Common Gateway Interface implemented using C++

Why use cgi as a method of implementing a dynamic website when there are so many powerful and easy-to-use tools such as PHP and ASP?

Using cgi will, at worst, only result in one executable stuffed away in some cgi-bin/ directory. Or maybe even worse, a lot of executables. To change the page layout you need to do a recompile and reinstall of the executable(s).

A cgi program can of course be written in some sort of script language where a recompile isn't necessary, making it "easier" to install changes.

Using C++

Using object oriented features in C++ such as inheritance makes developing a cgi program fast and reliable.

This document will try to describe the cgi++ method of developing a dynamic website.

What is cgi++?

It's a small collection of classes developed with the intention of making it easy to quickly develop a dynamic website.

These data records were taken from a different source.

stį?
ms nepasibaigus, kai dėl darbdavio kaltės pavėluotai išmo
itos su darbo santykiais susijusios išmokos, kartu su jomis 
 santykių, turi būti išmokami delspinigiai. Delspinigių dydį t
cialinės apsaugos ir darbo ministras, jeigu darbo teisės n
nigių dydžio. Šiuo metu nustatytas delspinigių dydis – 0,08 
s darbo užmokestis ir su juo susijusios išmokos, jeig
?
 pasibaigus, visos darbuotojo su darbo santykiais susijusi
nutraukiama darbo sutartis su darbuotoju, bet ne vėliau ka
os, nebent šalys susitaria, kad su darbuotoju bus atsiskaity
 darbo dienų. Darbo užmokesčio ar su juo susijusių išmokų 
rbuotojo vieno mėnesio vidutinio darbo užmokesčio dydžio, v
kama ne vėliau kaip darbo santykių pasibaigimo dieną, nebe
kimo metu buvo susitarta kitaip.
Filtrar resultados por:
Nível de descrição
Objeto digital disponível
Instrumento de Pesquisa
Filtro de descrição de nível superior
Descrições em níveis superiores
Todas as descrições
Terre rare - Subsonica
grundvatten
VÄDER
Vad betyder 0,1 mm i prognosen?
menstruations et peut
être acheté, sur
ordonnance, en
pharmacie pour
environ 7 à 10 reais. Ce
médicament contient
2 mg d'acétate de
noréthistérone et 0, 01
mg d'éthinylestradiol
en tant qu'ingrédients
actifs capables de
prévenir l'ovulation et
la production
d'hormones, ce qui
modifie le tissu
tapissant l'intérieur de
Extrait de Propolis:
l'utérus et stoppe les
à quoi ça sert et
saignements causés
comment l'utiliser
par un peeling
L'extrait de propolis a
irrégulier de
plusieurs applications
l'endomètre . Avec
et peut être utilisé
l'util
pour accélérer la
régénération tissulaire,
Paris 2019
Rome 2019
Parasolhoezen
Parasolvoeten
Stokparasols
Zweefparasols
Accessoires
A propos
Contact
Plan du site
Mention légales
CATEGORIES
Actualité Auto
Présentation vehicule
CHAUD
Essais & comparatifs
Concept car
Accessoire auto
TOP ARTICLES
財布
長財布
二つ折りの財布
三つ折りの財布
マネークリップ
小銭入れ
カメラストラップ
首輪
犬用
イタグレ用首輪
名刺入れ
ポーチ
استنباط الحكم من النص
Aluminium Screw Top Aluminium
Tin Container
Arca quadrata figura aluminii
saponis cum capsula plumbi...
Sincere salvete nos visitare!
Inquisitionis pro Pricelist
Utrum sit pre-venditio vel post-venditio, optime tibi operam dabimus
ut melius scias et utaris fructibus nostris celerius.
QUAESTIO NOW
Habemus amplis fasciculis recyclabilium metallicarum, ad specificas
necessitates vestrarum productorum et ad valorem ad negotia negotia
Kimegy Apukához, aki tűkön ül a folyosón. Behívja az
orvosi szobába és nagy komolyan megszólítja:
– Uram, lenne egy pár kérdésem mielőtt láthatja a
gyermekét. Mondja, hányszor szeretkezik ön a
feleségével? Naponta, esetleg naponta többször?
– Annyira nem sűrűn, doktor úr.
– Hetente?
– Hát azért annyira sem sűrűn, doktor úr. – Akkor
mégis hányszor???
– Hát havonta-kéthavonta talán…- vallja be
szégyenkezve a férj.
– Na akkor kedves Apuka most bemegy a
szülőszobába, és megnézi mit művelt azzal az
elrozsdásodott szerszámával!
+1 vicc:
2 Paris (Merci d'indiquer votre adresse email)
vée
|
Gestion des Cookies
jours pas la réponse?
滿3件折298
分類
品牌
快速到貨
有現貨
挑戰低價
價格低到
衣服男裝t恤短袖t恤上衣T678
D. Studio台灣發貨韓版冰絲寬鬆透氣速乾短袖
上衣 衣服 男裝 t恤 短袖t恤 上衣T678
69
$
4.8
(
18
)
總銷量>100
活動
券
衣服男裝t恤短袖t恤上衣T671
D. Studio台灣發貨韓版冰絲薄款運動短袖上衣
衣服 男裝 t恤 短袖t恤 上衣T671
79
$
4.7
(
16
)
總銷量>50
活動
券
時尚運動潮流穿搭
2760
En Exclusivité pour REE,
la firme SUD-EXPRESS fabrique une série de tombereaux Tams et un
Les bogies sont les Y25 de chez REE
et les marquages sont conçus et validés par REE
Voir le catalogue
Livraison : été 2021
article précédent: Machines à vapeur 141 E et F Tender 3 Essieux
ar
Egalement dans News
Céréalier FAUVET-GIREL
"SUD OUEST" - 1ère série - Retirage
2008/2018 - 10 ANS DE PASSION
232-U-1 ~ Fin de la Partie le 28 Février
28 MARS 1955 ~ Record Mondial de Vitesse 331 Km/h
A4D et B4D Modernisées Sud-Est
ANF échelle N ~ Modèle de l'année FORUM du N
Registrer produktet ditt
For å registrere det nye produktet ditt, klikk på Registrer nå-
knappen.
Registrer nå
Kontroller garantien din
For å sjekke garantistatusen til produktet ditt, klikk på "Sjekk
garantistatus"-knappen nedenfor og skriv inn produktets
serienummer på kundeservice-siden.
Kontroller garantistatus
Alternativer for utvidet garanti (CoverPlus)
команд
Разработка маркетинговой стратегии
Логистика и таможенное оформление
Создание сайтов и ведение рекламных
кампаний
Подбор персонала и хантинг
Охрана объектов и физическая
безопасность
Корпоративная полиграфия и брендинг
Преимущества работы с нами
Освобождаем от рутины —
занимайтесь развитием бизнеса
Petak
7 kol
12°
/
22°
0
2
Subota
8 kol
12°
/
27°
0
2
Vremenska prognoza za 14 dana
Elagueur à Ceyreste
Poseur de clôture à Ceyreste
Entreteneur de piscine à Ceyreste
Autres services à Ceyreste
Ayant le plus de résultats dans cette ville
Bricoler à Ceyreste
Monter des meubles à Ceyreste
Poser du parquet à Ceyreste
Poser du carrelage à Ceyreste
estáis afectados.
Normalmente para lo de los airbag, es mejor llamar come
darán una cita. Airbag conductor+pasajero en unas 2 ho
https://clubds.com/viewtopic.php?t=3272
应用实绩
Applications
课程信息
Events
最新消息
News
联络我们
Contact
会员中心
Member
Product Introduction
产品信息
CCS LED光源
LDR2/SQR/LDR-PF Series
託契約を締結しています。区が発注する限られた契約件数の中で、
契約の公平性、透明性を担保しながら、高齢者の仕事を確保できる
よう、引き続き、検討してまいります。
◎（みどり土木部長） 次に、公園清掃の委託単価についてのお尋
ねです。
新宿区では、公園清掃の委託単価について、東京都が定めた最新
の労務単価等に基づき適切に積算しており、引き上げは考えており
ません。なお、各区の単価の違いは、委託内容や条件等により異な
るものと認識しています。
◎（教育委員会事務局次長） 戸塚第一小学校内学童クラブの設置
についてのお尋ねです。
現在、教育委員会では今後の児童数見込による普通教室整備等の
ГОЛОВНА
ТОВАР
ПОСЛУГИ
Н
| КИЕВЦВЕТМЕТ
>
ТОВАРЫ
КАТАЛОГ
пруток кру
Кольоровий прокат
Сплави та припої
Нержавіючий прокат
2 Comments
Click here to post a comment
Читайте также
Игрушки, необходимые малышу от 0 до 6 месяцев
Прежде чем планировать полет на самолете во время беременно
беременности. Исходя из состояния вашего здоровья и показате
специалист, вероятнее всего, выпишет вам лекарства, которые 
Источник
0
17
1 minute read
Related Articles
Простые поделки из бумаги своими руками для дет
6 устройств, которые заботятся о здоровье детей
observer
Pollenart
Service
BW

Download cgi++-1.2.2.tar.gz 2005-04-15


Source code documentation (generated by Doxygen). Select "File List" from the doxygen index page to see a list of all files in the example. Then select "[code]" to read the source code of that file. Files beginning with lowercase are usually the main() starting point, and files beginning with uppercase usually contains a class of the same name as the file itself.

Older versions

Download cgi++-1.1.tar.gz 2004-07-09

Download cgi++-1.0.tar.gz

Getting Your Hands Dirty

Only technical stuff beyond this point.

Cookies, POST, and stuff - the Web class

An implementation of a cgi++ application begins with creating a class which inherits the Web class. The Web class contains code to interpret information from the web server (apache / IIS) such as cookies and form posts (using the Cookies and Form classes).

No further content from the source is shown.